Towards In-Air Ultrasonic QR Codes: Deep Learning for Classification of Passive Reflector Constellations

arXiv:2509.06615v1h-index: 7IUS
Originality Incremental advance
AI Analysis

This work addresses the need for reliable autonomous systems in environments where visual sensors fail, though it is incremental as it builds on prior classification of individual acoustic landmarks.

The paper tackled the problem of increasing information capacity for acoustic landmark systems by introducing reflector constellations as encoded tags, and the result was a multi-label CNN that validated the feasibility of decoding these patterns on a small dataset.

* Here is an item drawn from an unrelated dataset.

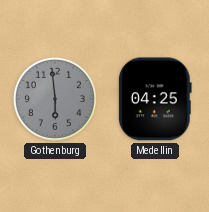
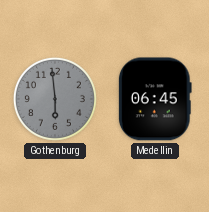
Medellin: 04:25 -> 06:45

In environments where visual sensors falter, in-air sonar provides a reliable alternative for autonomous systems. While previous research has successfully classified individual acoustic landmarks, this paper takes a step towards increasing information capacity by introducing reflector constellations as encoded tags. Our primary contribution is a multi-label Convolutional Neural Network (CNN) designed to simultaneously identify multiple, closely spaced reflectors from a single in-air 3D sonar measurement. Our initial findings on a small dataset confirm the feasibility of this approach, validating the ability to decode these complex acoustic patterns. Secondly, we investigated using adaptive beamforming with null-steering to isolate individual reflectors for single-label classification. Finally, we discuss the experimental results and limitations, offering key insights and future directions for developing acoustic landmark systems with significantly increased information entropy and their accurate and robust detection and classification.